Some agents could only pick up information about the square they occupied, while others were equipped with richer sensors, with, for example, the capacity to see nearby squares, or with a compass-like sense of direction. The team also ran experiments in grid worlds of different sizes, from small arenas to much larger environments supporting tens of thousands of agents interacting over millions of time steps.
Certain intelligent behaviors, including the ability to travel long distances for food and water, proved especially sensitive to the two factors that Walsman and his team focused on: sensor quality and environmental scale. In environments where essential resources were separated — for example, food-rich areas positioned far from water sources — agents with better sensors reliably evolved a more sophisticated strategy to travel long distances. Similarly, better sensors impacted whether the agents evolved the ability to fight with each other. The ability to attack and defeat a rival agent provides a possible strategy for agents to compete for scarce resources: the winner gets all the contested resources on a grid square.
Walsman and his team also discovered that the scale of the environment mattered as much as the quality of the agents’ sensors. In small environments, outcomes were unpredictable: useful behaviors sometimes emerged, but they could just as easily disappear due to early random events or the spread of mutations that proved harmful in the long run. Larger environments were more stable, supporting populations with enough of a buffer to withstand these disruptions.

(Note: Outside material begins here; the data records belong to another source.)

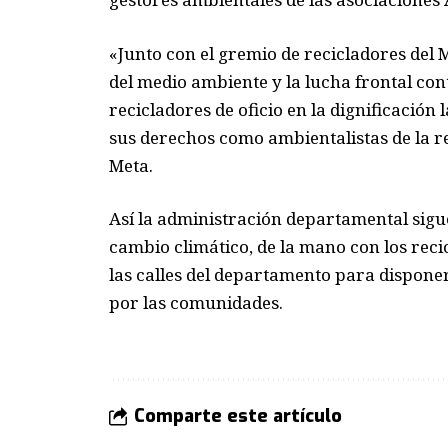
«Junto con el gremio de recicladores del
del me
dio ambiente y la lucha frontal con
recicladores de oficio en la dignificación
sus derechos como ambientalistas de la r
Meta.
Así la administración departamental sigue
cambio climático, de la mano con los reci
las calles del departamento para dispon
por las comunidades.
Comparte este artículo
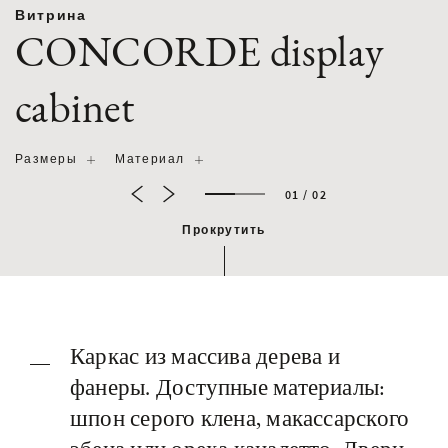
Витрина
CONCORDE display
cabinet
Размеры
Материал
01 / 02
Прокрутить
Каркас из массива дерева и
фанеры. Доступные материалы:
шпон серого клена, макассарского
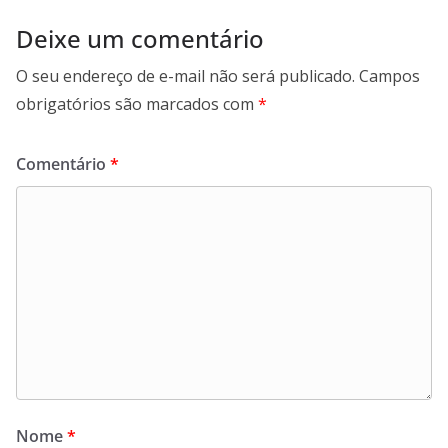
Deixe um comentário
O seu endereço de e-mail não será publicado.
Campos
obrigatórios são marcados com
*
Comentário
*
Nome
*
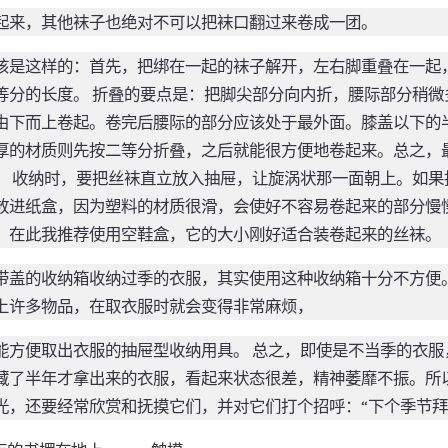
起来，其他袜子也绝对不可以把袜口翻过来卷成一团。
该是这样的：首先，把绑在一起的袜子解开，左右脚重叠在一起
等分的长度。 折叠的要点是：把脚尖部分向内折，腰际部分稍微
由下而上卷起。卷完后腰际的部分应该处于最外面。膝盖以下的
厚的材质则先按二等分折叠，之后就能很方便地卷起来。总之，
。 收纳时，要把丝袜直立放入抽屉，让旋涡状那一面朝上。如果
放进纸盒，因为塑料的材质很滑，会使好不容易卷起来的部分慢
。在此我推荐使用空鞋盒，它的大小刚好适合装卷起来的丝袜。
带盖的收纳箱收纳过季的衣服，其实使用这种收纳箱十分不方便
上许多物品，在取衣服时就会变得非常麻烦，
能方便取出衣服的抽屉型收纳用具。 总之，即使是不当季的衣服
藏了半年才拿出来的衣服，看起来状态很差，精神萎靡不振。所
光，还要经常欣赏和抚摸它们，并对它们打个招呼：“下个季节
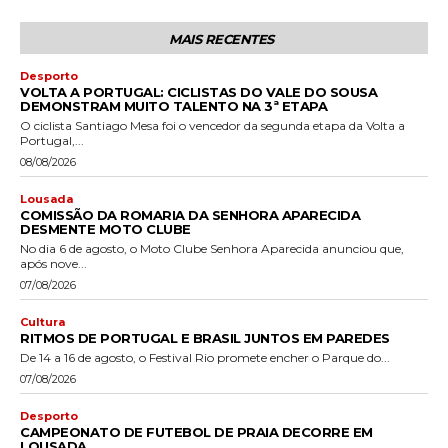
MAIS RECENTES
Desporto
VOLTA A PORTUGAL: CICLISTAS DO VALE DO SOUSA
DEMONSTRAM MUITO TALENTO NA 3ª ETAPA
O ciclista Santiago Mesa foi o vencedor da segunda etapa da Volta a
Portugal,...
08/08/2026
Lousada
COMISSÃO DA ROMARIA DA SENHORA APARECIDA
DESMENTE MOTO CLUBE
No dia 6 de agosto, o Moto Clube Senhora Aparecida anunciou que,
após nove...
07/08/2026
Cultura
RITMOS DE PORTUGAL E BRASIL JUNTOS EM PAREDES
De 14 a 16 de agosto, o Festival Rio promete encher o Parque do...
07/08/2026
Desporto
CAMPEONATO DE FUTEBOL DE PRAIA DECORRE EM
LOUSADA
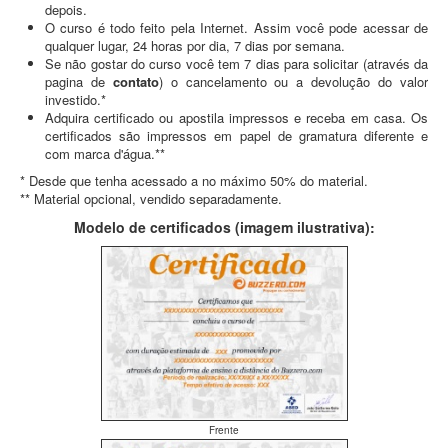
depois.
O curso é todo feito pela Internet. Assim você pode acessar de
qualquer lugar, 24 horas por dia, 7 dias por semana.
Se não gostar do curso você tem 7 dias para solicitar (através da
pagina de
contato
) o cancelamento ou a devolução do valor
investido.*
Adquira certificado ou apostila impressos e receba em casa. Os
certificados são impressos em papel de gramatura diferente e
com marca d'água.**
* Desde que tenha acessado a no máximo 50% do material.
** Material opcional, vendido separadamente.
Modelo de certificados (imagem ilustrativa):
Frente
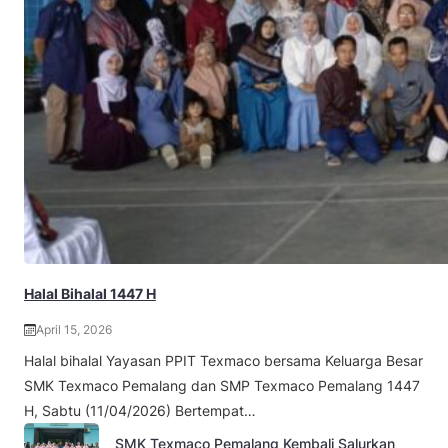
Halal Bihalal 1447 H
April 15, 2026
Halal bihalal Yayasan PPIT Texmaco bersama Keluarga Besar
SMK Texmaco Pemalang dan SMP Texmaco Pemalang 1447
H, Sabtu (11/04/2026) Bertempat…
SMK Texmaco Pemalang Kembali Salurkan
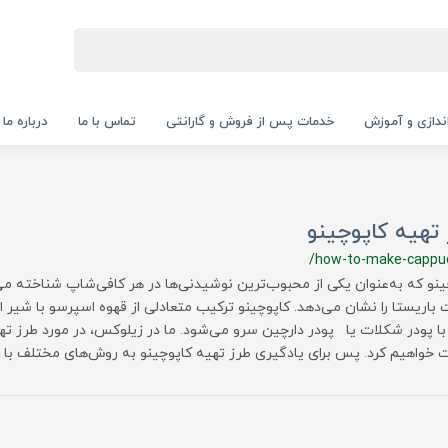
‌اندازی و آموزش
خدمات پس از فروش و گارانتی
تماس با ما
درباره ما
تهیه کاپوچینو
/how-to-make-cappu
ینو که به‌عنوان یکی از محبوب‌ترین نوشیدنی‌ها در هر کافی‌شاپ شناخته می
‌ باریستا را نشان می‌دهد. کاپوچینو ترکیب متعادلی از قهوه اسپرسو با شیر
با پودر شکلات یا پودر دارچین سرو می‌شود. ما در زیلوکس، در مورد طرز تهی
خواهیم کرد. پس برای یادگیری طرز تهیه کاپوچینو به روش‌های مختلف با ما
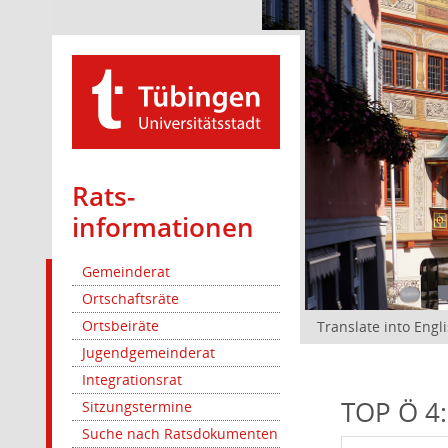
Rats­
informationen
Gemeinderat
Ortschaftsräte
Ortsbeiräte
Translate into Engl
Jugendgemeinderat
Integrationsrat
TOP Ö 4:
Sitzungstermine
Suche nach Ratsdokumenten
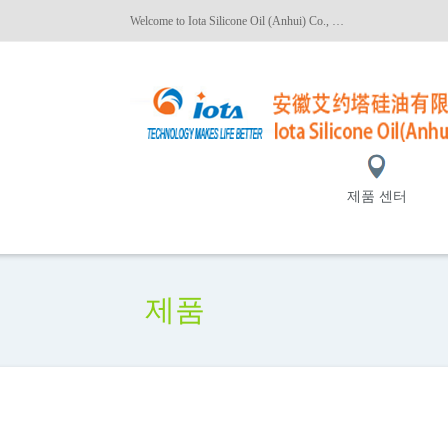
Welcome to Iota Silicone Oil (Anhui) Co., Ltd.!
제품 센터
제품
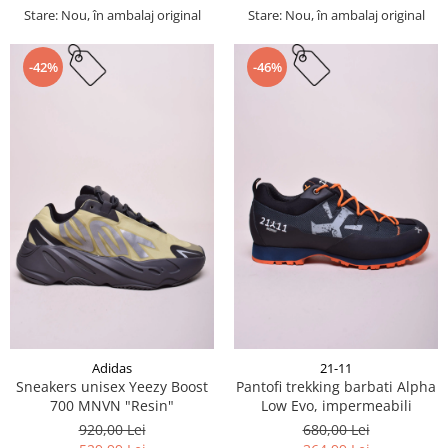
Stare: Nou, în ambalaj original
Stare: Nou, în ambalaj original
-42%
-46%
Adidas
21-11
Sneakers unisex Yeezy Boost
Pantofi trekking barbati Alpha
700 MNVN "Resin"
Low Evo, impermeabili
920,00 Lei
680,00 Lei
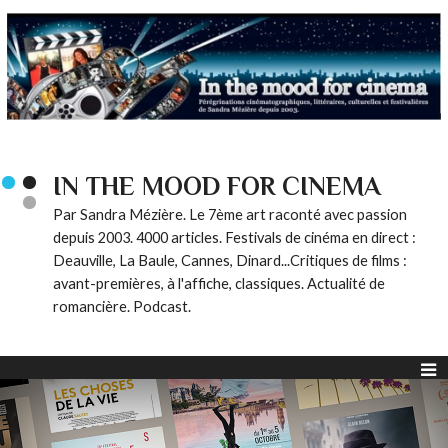
IN THE MOOD FOR CINEMA
Par Sandra Mézière. Le 7ème art raconté avec passion
depuis 2003. 4000 articles. Festivals de cinéma en direct :
Deauville, La Baule, Cannes, Dinard...Critiques de films :
avant-premières, à l'affiche, classiques. Actualité de
romancière. Podcast.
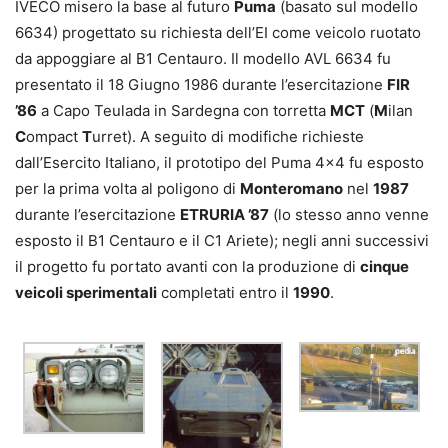
IVECO misero la base al futuro
Puma
(basato sul modello
6634) progettato su richiesta dell’EI come veicolo ruotato
da appoggiare al B1 Centauro. Il modello AVL 6634 fu
presentato il 18 Giugno 1986 durante l’esercitazione
FIR
’86
a Capo Teulada in Sardegna con torretta
MCT
(
M
ilan
C
ompact
T
urret). A seguito di modifiche richieste
dall’Esercito Italiano, il prototipo del Puma 4×4 fu esposto
per la prima volta al poligono di
Monteromano
nel
1987
durante l’esercitazione
ETRURIA ’87
(lo stesso anno venne
esposto il B1 Centauro e il C1 Ariete); negli anni successivi
il progetto fu portato avanti con la produzione di
cinque
veicoli sperimentali
completati entro il
1990
.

“When the population is larger, you’re less likely to get wiped out by something pathological early on,” Walsman says. “The system has more time to recover, and for interesting behaviors to establish themselves.”
What does it take for a virtual “octopus” to evolve?
Walsman emphasizes that the work is not aimed at producing a new way to engineer AI systems in the near term. “What we’re really trying to do is uncover what you need, from the environment and from the agents themselves, for certain behaviors to emerge,” he says.
The project also highlights a different way to think about scale in AI research. While much attention has focused on scaling up model size and training data, Walsman and his colleagues have demonstrated that the size and complexity of environments may be just as important.
Currently, the evolutionary simulations run on individual high-end GPUs — the hardware processors behind the ongoing AI revolution. Each GPU is capable of supporting populations of tens of thousands of agents with neural network “brains.” The team is now working to expand these virtual worlds by distributing simulations across multiple GPUs on the Kempner AI Cluster, allowing agents to move and interact over even larger spatial and temporal scales.
Walsman is excited by the prospect that as the scale of the evolutionary experiments grows, the AI agents will start to show advanced behaviors, perhaps analogous to those of particularly intelligent animals, like octopuses or birds.
“What does it take to build a [virtual] octopus, or a bird?” Walsman asks. “Is it the scale of the entire world, or can you see something like that emerge in a relatively small but well-designed environment? We don’t know yet.”
Inspiring deeper investigations into these kinds of questions, the study offers an important proof of principle: even in simple virtual environments, evolutionary processes can give rise to intelligent behaviors without rewards or predefined goals. As AI continues to scale, some future advances may come, not from tighter supervision, but from allowing systems to find their own way in complex environments.